Sunday, May 17, 2009

ET SI POUR LES JAPONAIS LA ROUE N'ÉTAIT QU'UNE PARENTHÈSE ?

Tout a commencé il y a une quinzaine de jours à Tokyo en lisant ces lignes : "Pourquoi le Japon a-t-il délaissé l'une des inventions majeures de l'histoire de l'humanité - la roue -, en sorte qu'au milieu du XIX° siècle, l'essentiel des transports s'y faisait encore à bras d'homme ?"

Cette phrase est la première de la préface que Jean-Marie Bouissou, directeur de recherche à Science po, consacre au livre d'Alan Macfarlane "Enigmatique Japon". Ces quelques lignes m'ont fait d'autant plus d'effets que je les ai lues le jour même ou je découvrais le Walking Assist Device de Honda.

Les explications d'Alan MacFarlane sur cette curiosité historique vous les trouverez, en partie, là : Why the Japanese gave up the use of the wheel. Mais dans son livre il est beaucoup plus complet. En substance, il explique qu'en raison de la géographie très escarpée du pays, les paysans japonais ont toujours été obligés de cultiver des terrains très pentus. Des terrains donc par nature peu favorables à l'élevage et à l'entretien d'animaux de traits, mais aussi aux engins à roues. C'est ainsi que les Japonais n'ont jamais adopté la brouette (oui, je sais, mais là on parle pas cul !!! ) alors que celle-ci avait été importée sur l'archipel dès la fin du XIII° siècle par les Chinois.

Et MacFarlane de s'interroger sur la mobilité des hommes et des marchandises dans une civilisation qui refuse la roue : "How then was the immense traffic in goods and people in Japan carried ? Apart from a very limited use of horses, and good water transport, the answer is basically on the human back and shoulders. The main method was by poles and racks."

Et d'observer en tant que bon historien britannique "From this brief account, it can be seen that Japan was at the opposite extreme to Europe, and especially England. Almost all those labour-saving technologies which helped England out of hard physical labour were either not utilized, or hardly employed.

Wind power, water power, animal power - all were little used by the Japanese, although they had known how to use them and were aware of their benefits from at least the seventh century.

It was not a question of information.

Deeper pressures in the social and economic structure led them to rely almost entirely on the muscles of human beings, rather than letting 'nature' take some of the strain
."

Mon premier réflexe a été d'aller chercher des images du Japon au début du XIX siècle, notamment auprès des artistes les plus représentatifs des années 1810/1830. C'est ainsi que je me suis replongé dans les Trente-six vues du mont Fuji de Katsushika Hokusai, et dans les Cinquante-trois relais du Tôkaidô réalisés par Andô Hiroshige. (Voir ci-dessous)

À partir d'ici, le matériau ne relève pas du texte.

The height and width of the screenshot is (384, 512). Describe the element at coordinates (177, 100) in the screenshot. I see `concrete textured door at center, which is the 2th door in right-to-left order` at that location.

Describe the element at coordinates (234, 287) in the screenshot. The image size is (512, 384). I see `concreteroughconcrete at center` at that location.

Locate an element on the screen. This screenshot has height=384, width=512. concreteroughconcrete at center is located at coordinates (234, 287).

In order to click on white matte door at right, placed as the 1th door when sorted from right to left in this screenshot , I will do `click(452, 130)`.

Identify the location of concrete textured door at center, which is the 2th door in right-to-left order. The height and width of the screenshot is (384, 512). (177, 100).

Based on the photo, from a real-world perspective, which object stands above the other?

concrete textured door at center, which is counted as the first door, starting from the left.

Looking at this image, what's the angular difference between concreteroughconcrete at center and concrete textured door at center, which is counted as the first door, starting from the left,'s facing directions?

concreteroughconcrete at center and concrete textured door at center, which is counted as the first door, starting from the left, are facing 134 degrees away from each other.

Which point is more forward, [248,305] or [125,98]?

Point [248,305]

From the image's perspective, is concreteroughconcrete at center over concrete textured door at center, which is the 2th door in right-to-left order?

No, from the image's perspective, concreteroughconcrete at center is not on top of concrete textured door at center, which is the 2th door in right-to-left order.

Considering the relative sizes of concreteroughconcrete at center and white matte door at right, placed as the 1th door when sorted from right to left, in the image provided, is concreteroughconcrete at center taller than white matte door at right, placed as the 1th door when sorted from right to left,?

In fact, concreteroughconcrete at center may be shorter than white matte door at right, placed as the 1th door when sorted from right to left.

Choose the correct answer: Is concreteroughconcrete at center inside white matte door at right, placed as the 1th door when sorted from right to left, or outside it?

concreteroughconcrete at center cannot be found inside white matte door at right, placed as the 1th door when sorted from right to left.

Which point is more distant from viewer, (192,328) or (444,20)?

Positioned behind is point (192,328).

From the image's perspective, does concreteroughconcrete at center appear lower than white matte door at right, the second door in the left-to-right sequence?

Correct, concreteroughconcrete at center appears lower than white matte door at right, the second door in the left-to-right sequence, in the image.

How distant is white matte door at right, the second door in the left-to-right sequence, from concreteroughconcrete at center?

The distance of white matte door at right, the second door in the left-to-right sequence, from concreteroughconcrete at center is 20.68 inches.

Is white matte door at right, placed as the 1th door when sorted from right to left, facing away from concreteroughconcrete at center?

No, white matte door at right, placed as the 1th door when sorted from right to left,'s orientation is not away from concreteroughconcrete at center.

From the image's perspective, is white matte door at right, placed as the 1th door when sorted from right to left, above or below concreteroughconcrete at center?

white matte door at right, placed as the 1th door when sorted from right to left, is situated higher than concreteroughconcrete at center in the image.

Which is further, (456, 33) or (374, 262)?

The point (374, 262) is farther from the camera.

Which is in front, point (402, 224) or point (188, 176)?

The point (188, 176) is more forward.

Et là l'évidence m'est apparue, sur aucune d'elles on ne voit quelque chose qui ressemble de près ou de loin à une roue. Tout quasiment se fait à dos d'homme et, exceptionnellement, à dos d'animal.

Et cette absence de roue est encore plus perturbante quand vous comparez ces estampes aux gravures faîtes à la même époque en Europe (voir ci-dessous) dans lesquelles on voit, certes, des chaises à porteurs, mais surtout des coches, des carrioles, des turgotines et des diligences.


Devant une telle découverte, j'ai tenté de repenser les récentes innovations japonaises en matière de mobilité autour de cette question toute simple : et si pour les Japonais la roue n'était, en fin de compte, qu'une parenthèse ? Et si pour eux la mobilité de demain passer par le dépassement de la roue ?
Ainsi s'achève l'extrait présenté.